La République démocratique du Congo a officiellement lancé, mardi à Kinshasa, la Quinzaine de la Journée internationale de la Femme africaine (JIFA 2026), une série d'activités consacrées à la promotion du leadership féminin, à l'autonomisation économique des femmes et à la lutte contre les violences basées sur le genre.
La cérémonie d'ouverture s'est tenue à l'espace Ave Maria, dans la commune de Kasa-Vubu, sous l'initiative du ministère du Genre, Famille et Enfant.
Plus de 500 participantes ont pris part à cet événement, parmi lesquelles des représentantes d'organisations de la société civile, des étudiantes, des femmes leaders, des veuves, des anciennes ministres ainsi que plusieurs personnalités politiques et administratives.
Deux thèmes au cœur de l'édition 2026
Cette édition est organisée autour du thème international : « Lutte contre les violences basées sur le genre par l'autonomisation économique de la femme », tandis que le thème national est consacré à « Faire du leadership de la femme africaine un héritage intergénérationnel ».
À travers ces orientations, le gouvernement entend promouvoir des réponses durables aux inégalités persistantes en renforçant les capacités économiques des femmes et leur participation aux instances de décision.

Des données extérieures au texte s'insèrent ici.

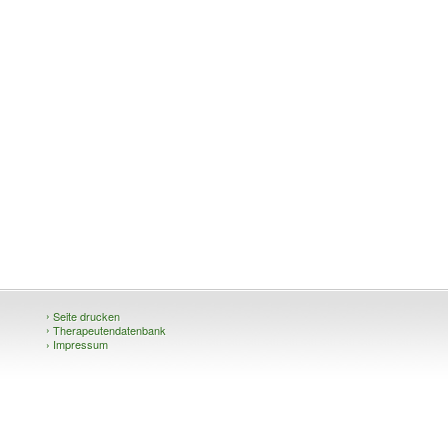
›
Seite drucken
›
Therapeutendatenbank
›
Impressum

Dans son allocution, la ministre du Genre, Famille et Enfant a rappelé que les femmes ne sont pas seulement bénéficiaires de droits, mais également des actrices incontournables du développement, de la paix et de la cohésion nationale.
Évoquant la situation sécuritaire dans l'Est de la RDC, Micheline Ombae a rendu hommage aux femmes victimes des conflits armés, saluant leur résilience face aux violences.
«Elles transforment leurs larmes en courage et leurs épreuves en promesses d'avenir », a-t-elle déclaré, les qualifiant de véritables héroïnes de la Nation.
La ministre a insisté sur le fait que cette quinzaine ne se limiterait pas à une célébration symbolique, mais constituerait un cadre de réflexion, de mobilisation et d'engagement en faveur des droits des femmes.
Une quinzaine riche en activités
Le programme prévoit notamment :
- une Conférence internationale sur la région des Grands Lacs ;
- des rencontres régionales ;
- un Forum des femmes d'impact d'Afrique ;
- le dévoilement du Mur du Souvenir des femmes africaines ;
- des journées de prière et de supplication organisées sur toute l'étendue du territoire national ;
- la cérémonie des Trophées Étoiles Awards.
Selon le ministère, ces activités visent à renforcer les partenariats, encourager le dialogue régional et accélérer les réformes en faveur des droits, de la protection et de l'autonomisation économique des femmes et des filles.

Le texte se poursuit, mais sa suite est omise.